Sir Virgile Naz (1825-1901) was a Mauritian lawyer, businessman and politician who was elected in British Mauritius to the Council of the Government of Mauritius, the predecessor of modern-day National Assembly or Parliament.

==Early life==
Virgile Naz was born in the Seychelles to his mother Marie Joséphine Délande and father Jean Baptiste Naz in 1825. He grew up on the island of Mauritius and studied law.

==Career==
Sir Virgile Naz practiced as a lawyer. He was elected as President of the Chamber of Agriculture of Mauritius over 4 terms (1865-1865, 1869-1869, 1877-1877 and 1881-1881).

Between 1882 and 1889 Sir Virgile Naz gathered support from the inhabitants of the village of Curepipe to create the Board des Commissaires de Curepipe with the goal of solving civil problems caused by the rapid development of the new village which had been founded in 1878. When the status of the village of Curepipe was changed to that of town Governor Sir Charles Lees named Sir Virgile Naz as the first President of the Board. The Board commissioned a network of 80 asphalted roads, built a bridge, drains, public gardens, nursery at Bois et Fôret, new Carnegie Library, a slaughter house, Cité Pitot and Salaffa Shopping Centre.

==Politics==
Naz formed part of the pro-Hennessy Reform Party (also known as The Oligarchs) of Sir William Newton (Mauritius). Their main rivals formed part of the anti-Hennessy party Democrats which was led by Gustave de Coriolis and Onésipho Beaugeard. Virgile Naz was a member of the Council of the Government of Mauritius for a number of years.

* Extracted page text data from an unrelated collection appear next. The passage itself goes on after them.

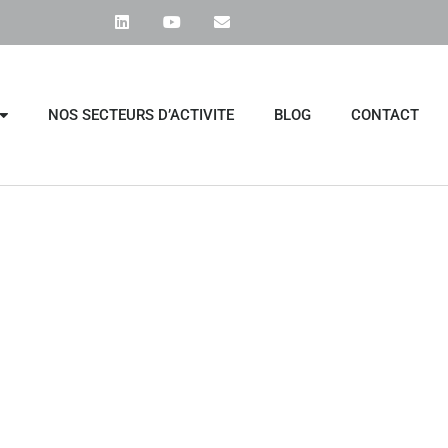
NOS SECTEURS D’ACTIVITE
BLOG
CONTACT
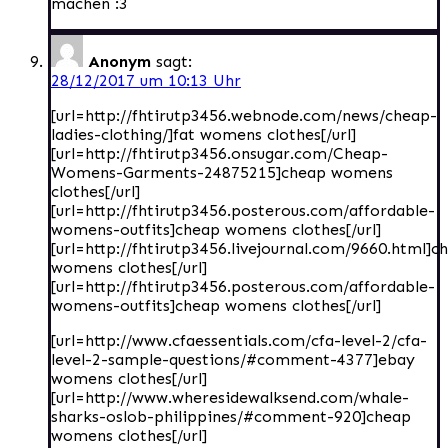
machen :3
Anonym
sagt:
28/12/2017 um 10:13 Uhr
[url=http://fhtirutp3456.webnode.com/news/cheap-
ladies-clothing/]fat womens clothes[/url]
[url=http://fhtirutp3456.onsugar.com/Cheap-
Womens-Garments-24875215]cheap womens
clothes[/url]
[url=http://fhtirutp3456.posterous.com/affordable-
womens-outfits]cheap womens clothes[/url]
[url=http://fhtirutp3456.livejournal.com/9660.html]c
womens clothes[/url]
[url=http://fhtirutp3456.posterous.com/affordable-
womens-outfits]cheap womens clothes[/url]
[url=http://www.cfaessentials.com/cfa-level-2/cfa-
level-2-sample-questions/#comment-4377]ebay
womens clothes[/url]
[url=http://www.wheresidewalksend.com/whale-
sharks-oslob-philippines/#comment-920]cheap
womens clothes[/url]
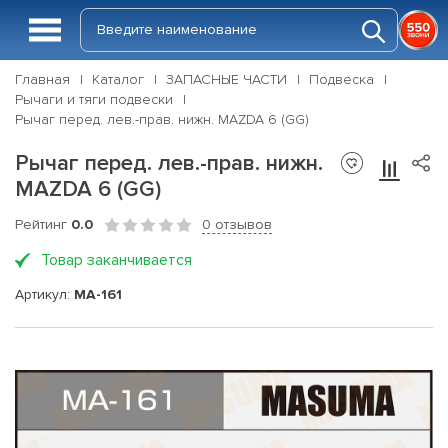
Главная
Каталог
ЗАПАСНЫЕ ЧАСТИ
Подвеска
Рычаги и тяги подвески
Рычаг перед. лев.-прав. нижн. MAZDA 6 (GG)
Рычаг перед. лев.-прав. нижн.
MAZDA 6 (GG)
Рейтинг
0.0
0 отзывов
Товар заканчивается
Артикул:
MA-161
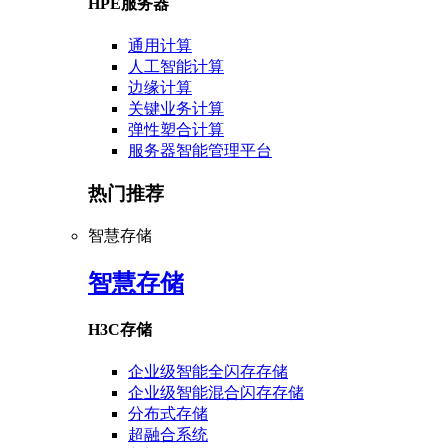
HPE服务器
通用计算
人工智能计算
边缘计算
关键业务计算
弹性塑合计算
服务器智能管理平台
热门推荐
智慧存储
智慧存储
H3C存储
企业级智能全闪存存储
企业级智能混合闪存存储
分布式存储
超融合系统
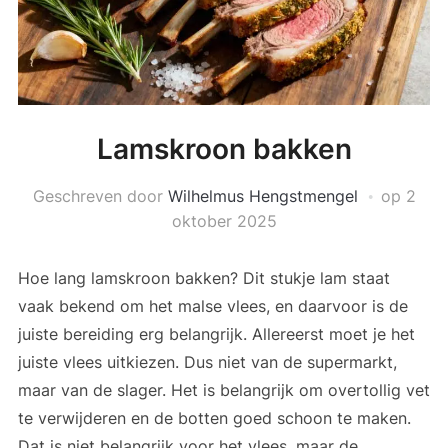
Lamskroon bakken
Geschreven door
Wilhelmus Hengstmengel
op
2
oktober 2025
Hoe lang lamskroon bakken? Dit stukje lam staat
vaak bekend om het malse vlees, en daarvoor is de
juiste bereiding erg belangrijk. Allereerst moet je het
juiste vlees uitkiezen. Dus niet van de supermarkt,
maar van de slager. Het is belangrijk om overtollig vet
te verwijderen en de botten goed schoon te maken.
Dat is niet belangrijk voor het vlees, maar de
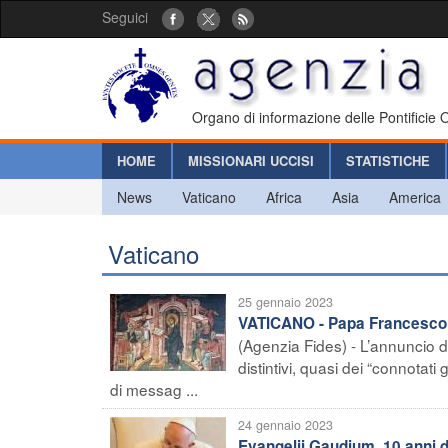
Seguici
Organo di informazione delle Pontificie
HOME
MISSIONARI UCCISI
STATISTICHE
News
Vaticano
Africa
Asia
America
Vaticano
25 gennaio 2023
VATICANO - Papa Francesco: 
(Agenzia Fides) - L’annuncio d
distintivi, quasi dei “connota
di messag ...
24 gennaio 2023
Evangelii Gaudium, 10 anni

Virgile Naz as well as Lois Raoul and William Newton are credited with being instrumental in ushering in the radical reforms which became known as the Constitutional Reform of 1885.

At the 1886 elections Naz was elected in the constituency of Souillac. It was following Sir Virgile Naz's recommendation that Governor John Pope Hennessy nominated Gnanadicarayen Arlanda as the first Indo-Mauritian to serve as member of the Legislative Council in 1886.

==Recognition==
Virgile Naz was decorated as Companion of the Order of St Michael and St George (CMG) in 1874 in recognition for his contributions to Mauritian society. In 1880 he was further honored with the title Knight Commander of the Order of St Michael and St George (KCMG).

In the town of Rose Hill a street which connects Vandermeersch Street to Julius Nyerere Street is named after him. Another street in the capital city of Port Louis also bears his name, extending from Jules Koenig Street, through China Town to Sir Edgar Laurent Street in Plaine Verte.